Groups and Geometry in the South East
This is a series of meetings, with the aim of bringing together the geometric group theorists in the South East of England. The meetings are sponsored by mathematicians from the Universities of London, Oxford and Southampton, and organised by Martin Bridson and Henry Wilton. We have been awarded LMS Scheme 3 funding.
In 2012-13, the meetings will (tentatively) be as follows:
- 19 October 2012, UCL
- 7 December 2012, Southampton
- 22 February 2013, UCL
- 10 May 2013, Oxford
To get regular updates about GGSE, please subscribe to the mailing list. Abstracts and titles of previous talks are available here.
Here are some details of our next meeting.
Friday 10th May, 2013
Location: Room RI.0.48, the Gibson Building, Oxford
1.15pm Homological dimension from an algebraic perspective
Peter Kropholler (Southampton)
A closer look at what we know about the homological (or weak) dimension of a group over various coefficient rings. This talk will survey the territory and include some discussion of the modern developments from ring theory and category theory.
2.30pm The solution to Siegel's problem on hyperbolic lattices
Gaven Martin (Massey University, Auckland, visiting Oxford)
We outline the history and the proof of the identification of the minimal covolume lattice of hyperbolic 3-space as the 3-5-3 Coxeter group extended by the involution preserving the symmetry of this diagram.
This solves (in three dimensions) the problem posed by Siegel in 1945.
Siegel solved this problem in two dimensions by deriving the signature formula identifying the 2-3-7 triangle group as having minimal co-area.

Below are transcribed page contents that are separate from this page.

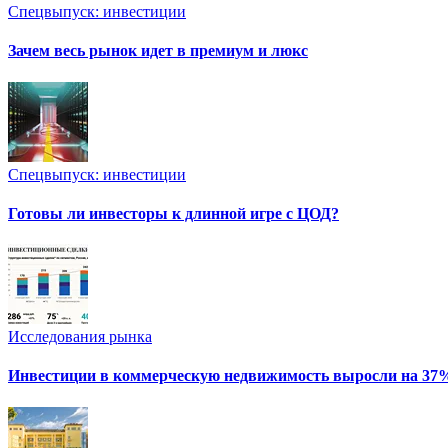
Спецвыпуск: инвестиции
Зачем весь рынок идет в премиум и люкс
Спецвыпуск: инвестиции
Готовы ли инвесторы к длинной игре с ЦОД?
Исследования рынка
Инвестиции в коммерческую недвижимость выросли на 37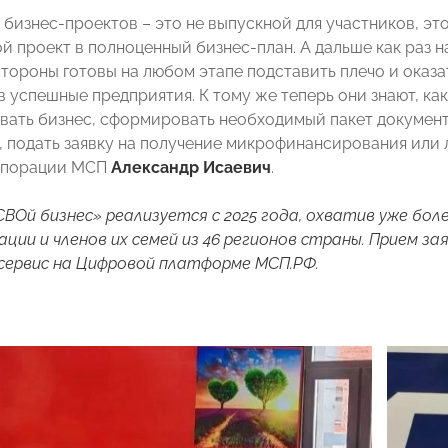
бизнес-проектов – это не выпускной для участников, эт
й проект в полноценный бизнес-план. А дальше как раз н
стороны готовы на любом этапе подставить плечо и оказ
в успешные предприятия. К тому же теперь они знают, 
вать бизнес, сформировать необходимый пакет документ
, подать заявку на получение микрофинансирования или 
рпорации МСП
Александр Исаевич
.
ВОй бизнес» реализуется с 2025 года, охватив уже бол
ации и членов их семей из 46 регионов страны. Прием з
сервис на Цифровой платформе МСП.РФ.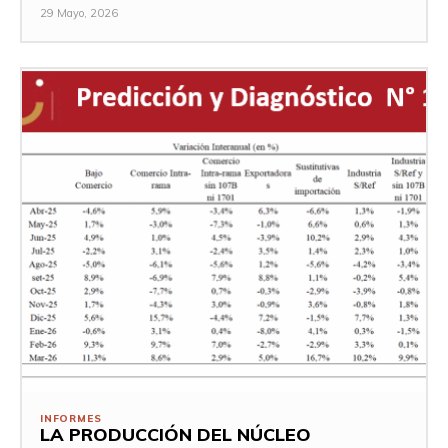
29 Mayo, 2026
INFORMES
LA PRODUCCIÓN DEL NÚCLEO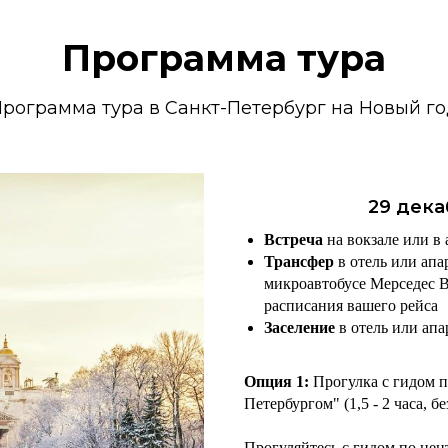
Программа тура
рограмма тура в Санкт-Петербург на Новый г
29 дека
В
стреча
на вокзале или в 
Трансфер
в отель или ап
микроавтобусе Мерседес В
расписания вашего рейса
Заселение
в отель или апа
Опция 1:
Прогулка с гидом п
Петербургом" (1,5 - 2 часа, б
Прогуляйтесь с гидом по цен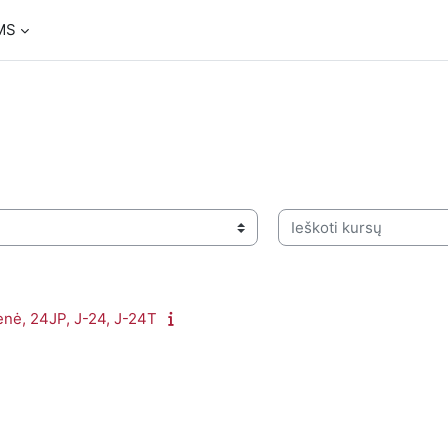
MS
Ieškoti kursų
ienė, 24JP, J-24, J-24T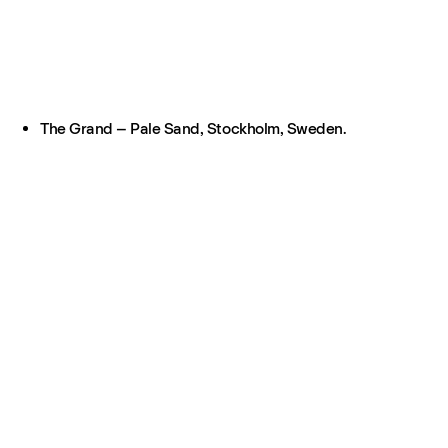
The Grand – Pale Sand, Stockholm, Sweden.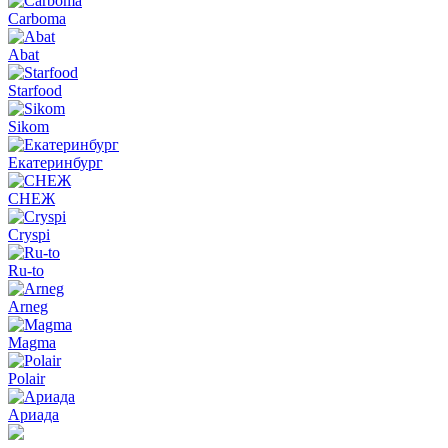
Carboma
Abat
Starfood
Sikom
Екатеринбург
СНЕЖ
Cryspi
Ru-to
Arneg
Magma
Polair
Ариада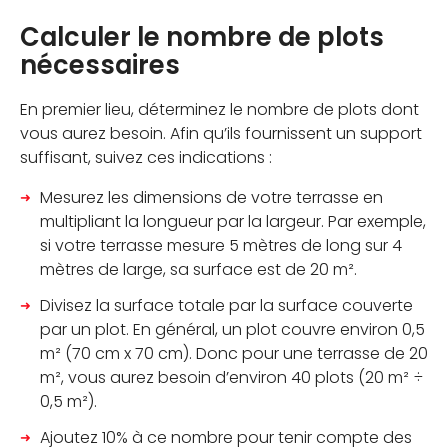
Calculer le nombre de plots
nécessaires
En premier lieu, déterminez le nombre de plots dont
vous aurez besoin. Afin qu’ils fournissent un support
suffisant, suivez ces indications :
Mesurez les dimensions de votre terrasse en
multipliant la longueur par la largeur. Par exemple,
si votre terrasse mesure 5 mètres de long sur 4
mètres de large, sa surface est de 20 m².
Divisez la surface totale par la surface couverte
par un plot. En général, un plot couvre environ 0,5
m² (70 cm x 70 cm). Donc pour une terrasse de 20
m², vous aurez besoin d’environ 40 plots (20 m² ÷
0,5 m²).
Ajoutez 10% à ce nombre pour tenir compte des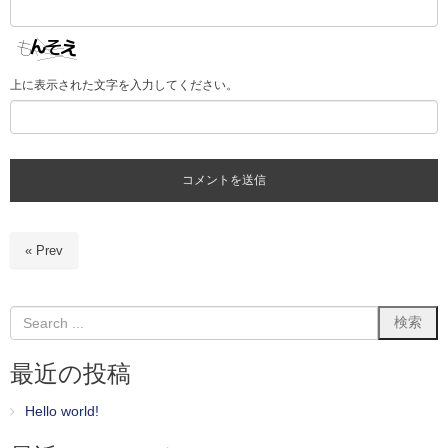
上に表示された文字を入力してください。
« Prev
最近の投稿
Hello world!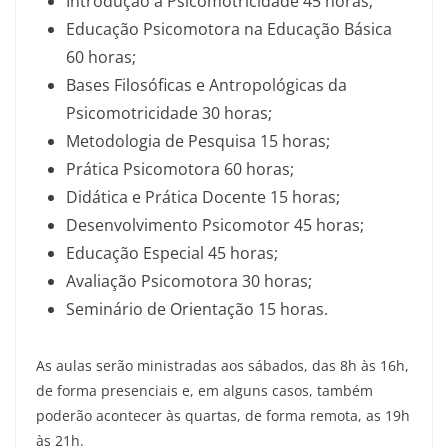
Introdução à Psicomotricidade 45 horas;
Educação Psicomotora na Educação Básica
60 horas;
Bases Filosóficas e Antropológicas da
Psicomotricidade 30 horas;
Metodologia de Pesquisa 15 horas;
Prática Psicomotora 60 horas;
Didática e Prática Docente 15 horas;
Desenvolvimento Psicomotor 45 horas;
Educação Especial 45 horas;
Avaliação Psicomotora 30 horas;
Seminário de Orientação 15 horas.
As aulas serão ministradas aos sábados, das 8h às 16h,
de forma presenciais e, em alguns casos, também
poderão acontecer às quartas, de forma remota, as 19h
às 21h.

There are strong connections with arithmetic hyperbolic geometry in the proof and the result has applications identifying three-dimensional analogues of Hurwitz's 84g-84 theorem as Siegel's result does.
4pm Ordering the space of finitely generated groups
Laurent Bartholdi (Göttingen)
Consider the following relation `emulates' between finite generated groups: G emulates H if, for some generating set T in H and some sequence of generating sets Si in G, the marked balls of radius i in (G, Si) and (H, T) coincide.
This means, informally, that any group-theoretical statement that can be computed in a finite portion of H can be computed in G.
Given a nilpotent group G, we characterize the groups that are related to G by the `emulation' relation: it consists, essentially, of those groups which generate the same variety of groups as G.
The `emulation' relation is transitive, so defines a preorder on the set of isomorphism classes of finitely generated groups. We show that a partial order can be imbedded in this preorder if and only if it is realizable by subsets of a countable set under inclusion.
We study the groups that emulate free groups. This lets us show that every countable group imbeds in a group of non-uniform exponential growth. In particular, there exist groups of non-uniform exponential growth that are not residually of subexponential growth and do not admit a uniform imbedding into Hilbert space.
This is joint work with Anna Erschler.